All lines in the data that hold the word "alright" need copying.

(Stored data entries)

________________

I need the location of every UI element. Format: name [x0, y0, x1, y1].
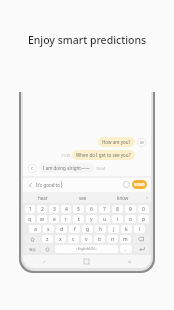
- button[interactable]: t: [73, 215, 84, 223]
- staticText: b: [98, 236, 102, 243]
- button[interactable]: Settings: [41, 245, 53, 253]
- staticText: 13:34: [96, 166, 105, 171]
- staticText: 3: [53, 206, 56, 213]
- staticText: y: [90, 216, 93, 223]
- staticText: g: [86, 226, 90, 233]
- button[interactable]: Emoji: [123, 181, 130, 188]
- staticText: a: [34, 226, 37, 233]
- button[interactable]: SEND: [132, 180, 147, 189]
- button[interactable]: u: [99, 215, 110, 223]
- staticText: r: [65, 216, 68, 223]
- button[interactable]: 7: [99, 205, 110, 213]
- staticText: know: [117, 195, 129, 201]
- staticText: 6: [90, 206, 93, 213]
- button[interactable]: 9: [125, 205, 136, 213]
- staticText: s: [47, 226, 50, 233]
- staticText: v: [85, 236, 88, 243]
- button[interactable]: l: [134, 225, 145, 233]
- button[interactable]: o: [125, 215, 136, 223]
- button[interactable]: 5: [73, 205, 84, 213]
- staticText: j: [113, 226, 115, 233]
- button[interactable]: 3: [49, 205, 59, 213]
- staticText: When do I get to see you?: [76, 152, 131, 158]
- button[interactable]: f: [69, 225, 80, 233]
- staticText: ‹ English(US) ›: [76, 247, 97, 251]
- button[interactable]: r: [61, 215, 71, 223]
- button[interactable]: How are you?: [98, 137, 135, 147]
- button[interactable]: Backspace: [133, 235, 149, 243]
- button[interactable]: 1: [25, 205, 35, 213]
- button[interactable]: 0: [138, 205, 149, 213]
- button[interactable]: z: [42, 235, 53, 243]
- button[interactable]: 2: [37, 205, 47, 213]
- button[interactable]: x: [55, 235, 66, 243]
- staticText: z: [46, 236, 49, 243]
- button[interactable]: 6: [86, 205, 97, 213]
- staticText: 7: [103, 206, 106, 213]
- button[interactable]: j: [108, 225, 119, 233]
- button[interactable]: Attach: [27, 181, 34, 188]
- button[interactable]: y: [86, 215, 97, 223]
- staticText: 11:33: [61, 153, 70, 158]
- button[interactable]: h: [95, 225, 106, 233]
- staticText: hear: [38, 195, 48, 201]
- button[interactable]: b: [94, 235, 105, 243]
- button[interactable]: w: [37, 215, 47, 223]
- button[interactable]: Back: [108, 255, 151, 268]
- button[interactable]: hear: [23, 192, 63, 203]
- button[interactable]: c: [68, 235, 79, 243]
- staticText: Enjoy smart predictions: [0, 33, 174, 47]
- button[interactable]: Recents: [23, 255, 65, 268]
- button[interactable]: d: [56, 225, 67, 233]
- staticText: !#☺: [29, 247, 36, 252]
- staticText: q: [28, 216, 32, 223]
- staticText: m: [123, 236, 128, 243]
- staticText: C: [31, 166, 34, 171]
- staticText: w: [40, 216, 44, 223]
- staticText: It's good to: [36, 182, 60, 188]
- staticText: 8: [116, 206, 119, 213]
- button[interactable]: 8: [112, 205, 123, 213]
- button[interactable]: p: [138, 215, 149, 223]
- button[interactable]: 4: [61, 205, 71, 213]
- staticText: 0: [142, 206, 145, 213]
- staticText: x: [59, 236, 62, 243]
- staticText: l: [139, 226, 141, 233]
- staticText: u: [103, 216, 107, 223]
- staticText: .: [125, 246, 127, 253]
- staticText: d: [60, 226, 64, 233]
- button[interactable]: e: [49, 215, 59, 223]
- staticText: k: [125, 226, 128, 233]
- staticText: 2: [41, 206, 44, 213]
- button[interactable]: Shift: [25, 235, 40, 243]
- button[interactable]: n: [107, 235, 118, 243]
- button[interactable]: know: [103, 192, 143, 203]
- staticText: 1: [29, 206, 32, 213]
- button[interactable]: v: [81, 235, 92, 243]
- staticText: t: [78, 216, 80, 223]
- button[interactable]: i: [112, 215, 123, 223]
- button[interactable]: k: [121, 225, 132, 233]
- button[interactable]: g: [82, 225, 93, 233]
- button[interactable]: Home: [65, 255, 108, 268]
- staticText: h: [99, 226, 103, 233]
- button[interactable]: q: [25, 215, 35, 223]
- button[interactable]: Enter: [134, 245, 149, 253]
- staticText: 5: [77, 206, 80, 213]
- staticText: n: [111, 236, 115, 243]
- button[interactable]: More suggestions: [143, 192, 151, 203]
- button[interactable]: .: [120, 245, 132, 253]
- button[interactable]: Symbols: [25, 245, 39, 253]
- button[interactable]: m: [120, 235, 131, 243]
- button[interactable]: a: [29, 225, 41, 233]
- staticText: e: [53, 216, 56, 223]
- button[interactable]: s: [43, 225, 54, 233]
- button[interactable]: When do I get to see you?: [72, 150, 135, 160]
- staticText: M: [140, 140, 144, 145]
- button[interactable]: ‹ English(US) ›: [55, 245, 118, 253]
- staticText: I am doing alright——: [43, 165, 90, 171]
- button[interactable]: I am doing alright——: [39, 163, 94, 173]
- staticText: p: [142, 216, 146, 223]
- staticText: see: [79, 195, 87, 201]
- button[interactable]: see: [63, 192, 103, 203]
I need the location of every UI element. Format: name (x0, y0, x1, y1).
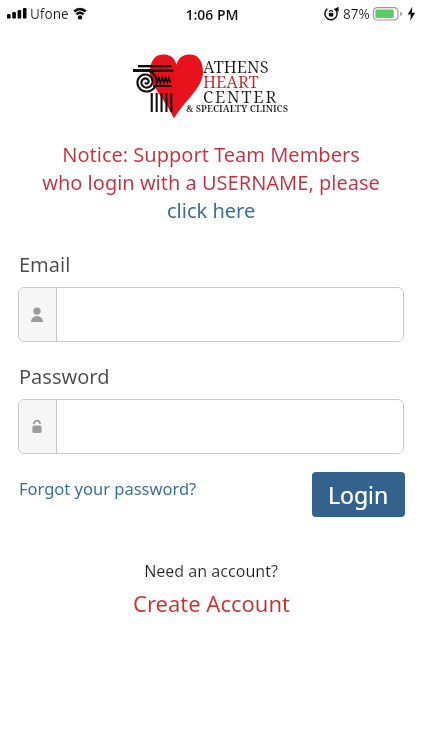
button[interactable]: Forgot your password? (19, 477, 197, 499)
staticText: 87% (343, 5, 370, 23)
staticText: & SPECIALTY CLINICS (186, 102, 289, 115)
staticText: click here (167, 197, 256, 224)
staticText: CENTER (203, 85, 279, 107)
staticText: ATHENS (203, 55, 269, 77)
staticText: HEART (203, 70, 259, 92)
button[interactable]: Login (312, 472, 405, 517)
button[interactable]: Create Account (133, 588, 290, 618)
staticText: 1:06 PM (1, 5, 422, 24)
staticText: Forgot your password? (19, 477, 197, 499)
staticText: Email (19, 251, 71, 278)
button[interactable]: click here (167, 197, 256, 224)
staticText: Login (328, 479, 389, 510)
staticText: Notice: Support Team Members (0, 141, 422, 168)
staticText: Need an account? (0, 560, 422, 582)
staticText: Password (19, 363, 110, 390)
staticText: Create Account (133, 588, 290, 618)
staticText: Ufone (30, 5, 69, 23)
staticText: who login with a USERNAME, please (0, 169, 422, 196)
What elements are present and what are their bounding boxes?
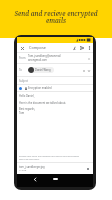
staticText: Daniel Wong	[35, 68, 51, 72]
button[interactable]: Add contact	[81, 68, 86, 73]
staticText: tom_j.sandberger.jpg	[19, 165, 45, 169]
staticText: anongmail.com	[28, 58, 47, 62]
button[interactable]: Home	[44, 175, 66, 182]
staticText: Tom.j.sandberg@anonmail	[28, 54, 61, 58]
staticText: with PGP key pairs.	[19, 158, 40, 161]
button[interactable]: Send	[78, 44, 86, 52]
staticText: Emails sent from this address are end-to…	[19, 155, 79, 158]
button[interactable]: Back	[31, 176, 38, 183]
staticText: Encryption enabled	[28, 86, 52, 90]
staticText: Send and recieve encrypted emails	[14, 9, 98, 25]
staticText: From	[19, 56, 26, 60]
button[interactable]: Show Cc and Bcc	[86, 68, 91, 73]
staticText: Here is the document we talked about.	[19, 101, 67, 105]
button[interactable]: Daniel Wong	[28, 67, 51, 73]
staticText: Subject	[19, 79, 28, 83]
button[interactable]: More options	[86, 44, 93, 51]
staticText: Best regards,	[19, 107, 36, 111]
button[interactable]: Expand from	[86, 56, 91, 61]
staticText: Compose	[29, 45, 46, 50]
button[interactable]: Remove attachment	[85, 166, 91, 172]
staticText: Tom	[19, 111, 25, 115]
button[interactable]: Attach file	[70, 44, 78, 52]
staticText: 112 kB	[19, 169, 27, 172]
button[interactable]: Close	[18, 44, 26, 52]
staticText: Hello Daniel,	[19, 94, 35, 98]
staticText: To	[19, 68, 22, 72]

________________

Result for this exercise:
- staticText: I am doing alright——: [43, 165, 90, 171]
- button[interactable]: I am doing alright——: [39, 163, 94, 173]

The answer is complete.